Позже, после показа ее собственного кино, провожая безгранично благодарного, почти лишенного дара речи Кита до двери на лестницу, готовая выпустить его под дождь и на ветер, Николь (не вынимая рук из карманов своих широченных брюк) произнесла — задумчиво, так, словно ее мысли блуждали где-то очень далеко:
— Он
— Джек Дэниелс! Будет исполнено, провалиться мне на этом месте!
Теперь, казалось, ей придется-таки его поцеловать. Что поделать, ведь он просил об этом. Николь ощутила внутри себя некий шум, легкий сдвиг, что-то вроде стона — возможно, один из тех трагических всхлипов, которые, говорят, издают разлученные влюбленные. Она глубоко вздохнула, наклонилась вперед и одарила его «Розовым бутоном» — рот сжат куриной гузкой, глаза благодарно прикрыты.
— Ах, — сказала она, когда это кончилось (а все длилось не более полусекунды). — Терпение, Кит, терпение. Со мною ты скоро поймешь, что нет дождей — есть только ливни. Полумер я не признаю… Смотри!
«Джек и бобовый стебель». О, эти юные ноги, стройность которых так выгодно оттенена багровой туникой! И эта пылкая, жизнелюбивая улыбка!
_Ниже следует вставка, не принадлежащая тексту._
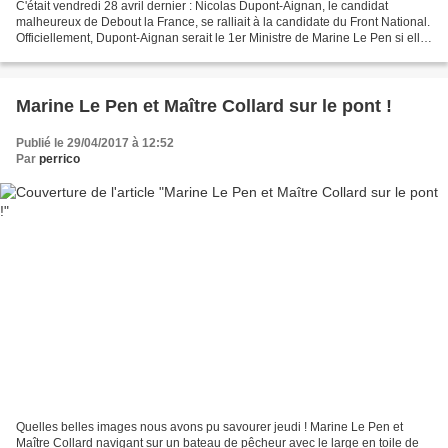
C'était vendredi 28 avril dernier : Nicolas Dupont-Aignan, le candidat
malheureux de Debout la France, se ralliait à la candidate du Front National.
Officiellement, Dupont-Aignan serait le 1er Ministre de Marine Le Pen si elle
accédait au pouvoir. Mais...
Marine Le Pen et Maître Collard sur le pont !
Publié le 29/04/2017 à 12:52
Par
perrico
Quelles belles images nous avons pu savourer jeudi ! Marine Le Pen et
Maître Collard navigant sur un bateau de pêcheur avec le large en toile de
— Бенедиктин! — сказал Кит. — Джим Бим! Порно!
— …Что?
— Порно. Ну, пойло такое. Можно купить в «Голгофе». Или, при случае, у одного хмырька в экономическом. Дешевое, на фиг, потому как его дважды стибрят, прежде чем продать.
— …Ладно, беги, Кит.
— Ну, всего.
Она вернулась в гостиную, увидела, что на диване пристроился неожиданный и недолговечный ворох солнечных лучей, и плюхнулась прямо в него, разметав руки-ноги и став похожей на черную звезду. Округлый ее животик подпрыгнул три-четыре раза, когда она рассмеялась — в бессильном гневе. Да, замечательно. Порно: и — порно. Ну конечно. Если надо. Как ни удивительно, Николь терпеть не могла порнографии — или, точнее, она не терпела вторжения порнографии в собственную любовную жизнь. Потому что она (порнография) столь ограничена, потому что в ней нет места чувствам (она обращается непосредственно к ментальным вывертам), потому что она насквозь провоняла деньгами. Но создавать порнографию она умела. Это было просто.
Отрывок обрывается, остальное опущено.